Applaud HR incident

PROD EU is down

Applaud HR experienced a critical incident on February 6, 2024 affecting Production EU, lasting 21m. The incident has been resolved; the full update timeline is below.

Started: Feb 06, 2024, 02:09 PM UTC
Resolved: Feb 06, 2024, 02:31 PM UTC
Duration: 21m
Detected by Pingoru: Feb 06, 2024, 02:09 PM UTC

Affected components

Production EU

Update timeline

investigating Feb 06, 2024, 02:09 PM UTC

We are currently investigating this issue.
monitoring Feb 06, 2024, 02:26 PM UTC

We identified the issue and resolved it. We have been monitoring the instance for some time and update the status.
resolved Feb 06, 2024, 02:31 PM UTC

We are done with all the checks, and we don't see any more issues with the instance. We understand the importance of your business processes and apologize for any inconvenience caused by this incident.
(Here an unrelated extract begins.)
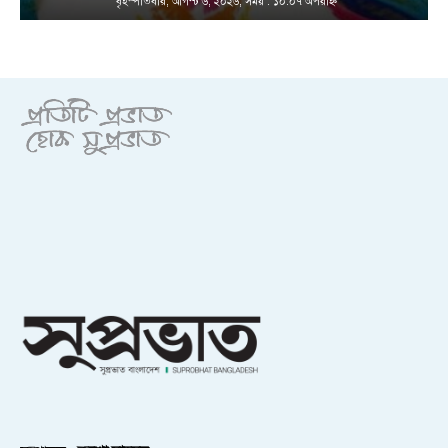
বৃহস্পতিবার, আগস্ট ৬, ২০২৬; সময় : ১০:০৭ অপরাহ্ণ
Thank you.
postmortem Feb 14, 2024, 09:12 AM UTC

## Primary Symptom * Complete unavailability of all services in the EU region, resulting in downtime for all tenants and users accessing the system. ## Initial Investigation & Findings * Analysis revealed that upon termination of the old server within the Auto Scaling Group \(ASG\), the corresponding elastic IP associated with one of the proxy servers utilized by Route 53 \(DNS\) was released, leading to disruption of services. * Few of the customers encountered accessibility challenges, specifically with custom sign-in pages after restoring the services to the Production EU environment. ## Underlying Issues * Further analysis revealed that the reported accessibility issues from customers originated from the inadvertent disabling of cross-zone load balancing during updates to network load balancer IPs. This led to uneven traffic distribution across availability zones\(AZ\), causing instability. * Cross-zone load balancing plays a crucial role in ensuring the stability and resilience of our infrastructure by distributing incoming traffic evenly across healthy targets in multiple AZ. Due to its inadvertent deactivation, the load balancer nodes were only directing traffic to healthy targets within their respective AZ’s, thereby resulting in an unstable instance and the reported accessibility issues by the clients. # **Resolution** * Added back the old IP in DNS and attached that to one of the running proxy servers temporarily to fix the accessibility issues. * Enabled cross-zone load balancing in the Network Load balancer for proper traffic distribution across AZ. * In the next Production scheduled downtime, we will remove the outdated IP address associated with the proxy servers from the DNS configuration. # **Preventive Measures** * We are proactively implementing measures to mitigate automatic adjustments and enhance our configuration review protocols to ensure sustained system stability.